Re: [AndrewKarnowski] It appears NickDG was right
>>hey... mine was #98 too!!!<<
I hate to throw a monkey wrench into all this cool and groovy "plaster love" going on - but does anyone see what I see?
My original quote was from an early issue of The Fixed Object Journal probably around 1989. I said, "No one gets to one hundred BASE jumps without a major plaster drama."
And that was true at the time. But over the next ten years it became untrue. And many jumpers made it past that point without a mishap. This was a time we first had dedicated BASE gear and techniques, we shared knowledge and sites without limit or restraint. It was a time when there weren't enough of us to cause too much damage to the sport. And nobody, or at least not many, who just started skydiving did so with their eye on BASE jumping, because generally they didn’t know it even existed.
So with all the advancement in gear and everything else, are we now going backwards?
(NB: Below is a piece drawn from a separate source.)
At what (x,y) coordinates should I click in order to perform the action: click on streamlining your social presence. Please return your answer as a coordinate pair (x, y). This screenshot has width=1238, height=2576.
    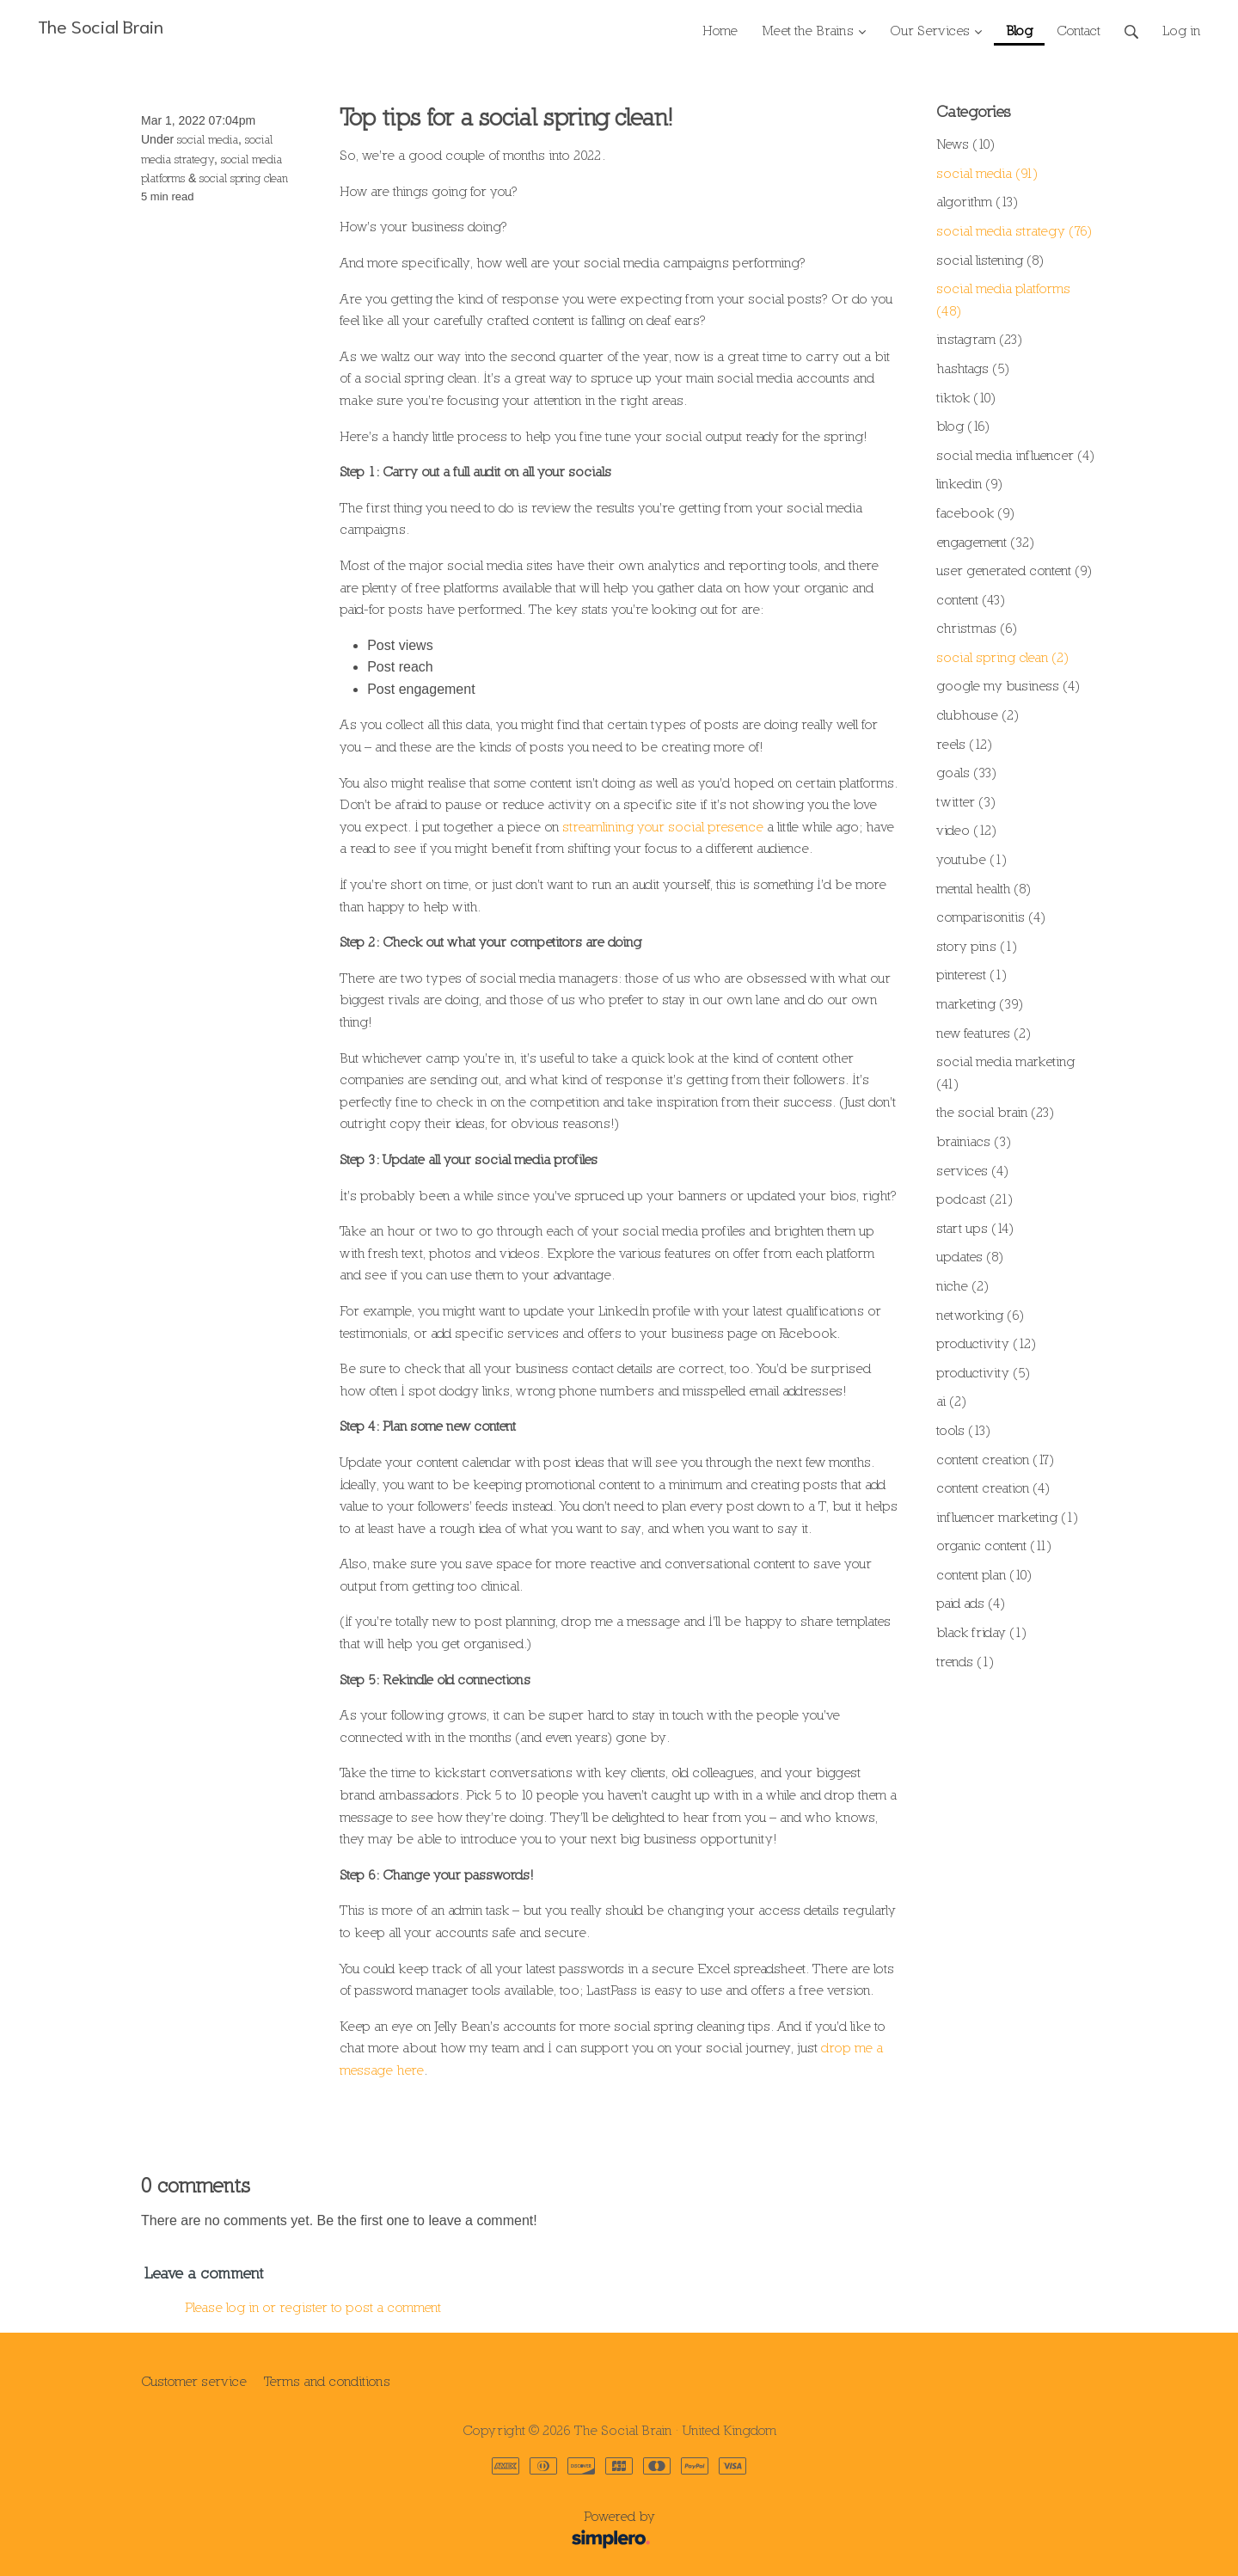     Looking at the image, I should click on (662, 826).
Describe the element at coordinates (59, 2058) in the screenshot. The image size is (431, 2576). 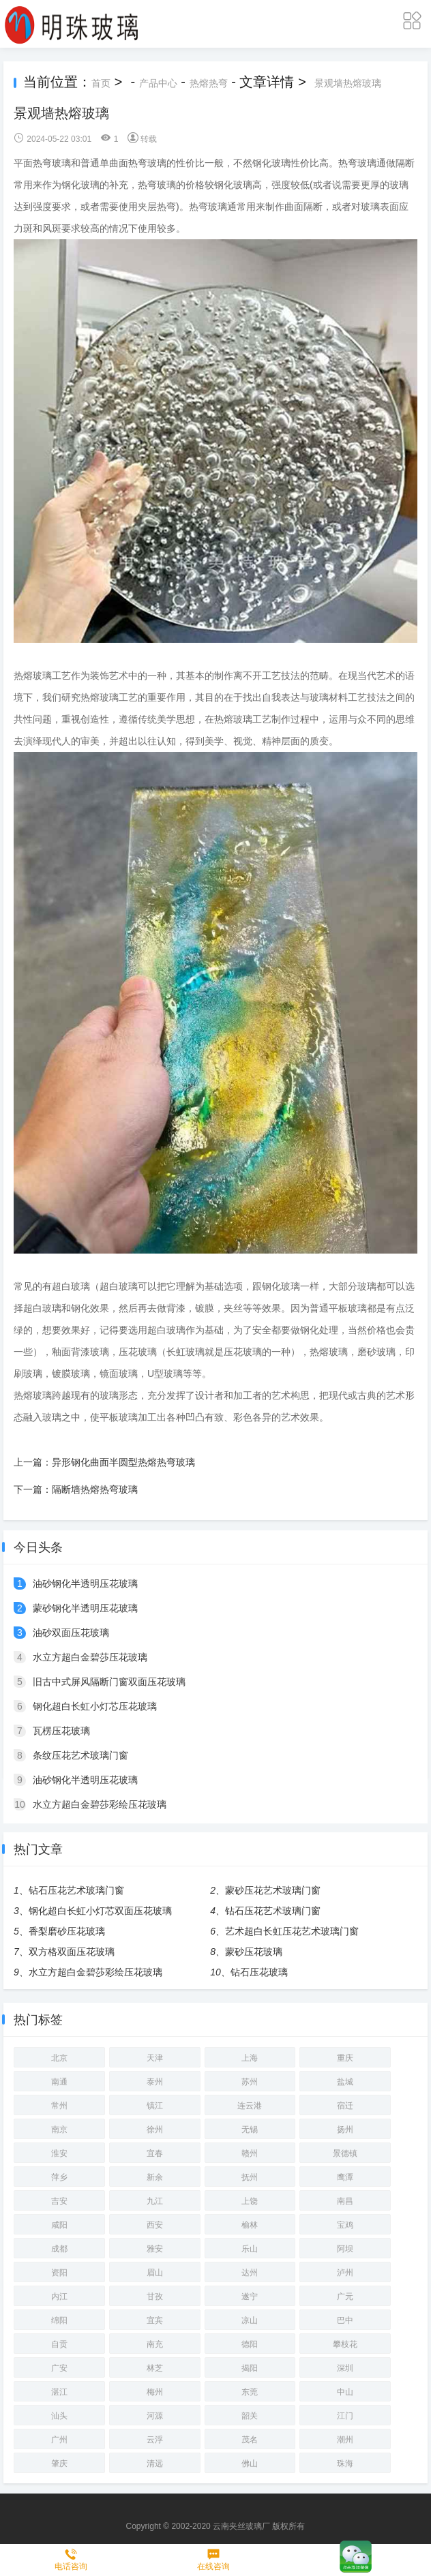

I suppose it's natural that, given the tools, people are going to push on the edges of what's possible. But looking not so much at the reasons for fatalities over the last few years, but just looking at the rate they occur, it's easy to see something is wrong.
I'm not entirely sure what it is but, those who know me know for twenty years I've been preaching that we just slow down a little bit. Don’t be so damn cock-sure of yourself. In 1986 when I was launching off AM towers with a Racer and my skydiving canopy packed in a deployment bag no one could have told me I didn't know what I was doing. I always keep that lesson in mind when I climb out now with my G-whiz latest BASE setup.
On a "fairly" recent trip to the Potato Bridge I was to meet up with the "Pick" and Jaybird for a planned old way three way. We all arrived at different times and had already made some jumps solo. When we finally got it together and walked out with our gear, there were about a dozen jumpers in line and we stood and watched them fiddling around until we looked at each other and thought, fuck it, let's just go drink some beer.
The time I spent with those two "giants" of the sport, recalling old times, and old friends I'll remember more than any three way we could have made. My point is the jumps you don’t make can be as important as the ones you do make.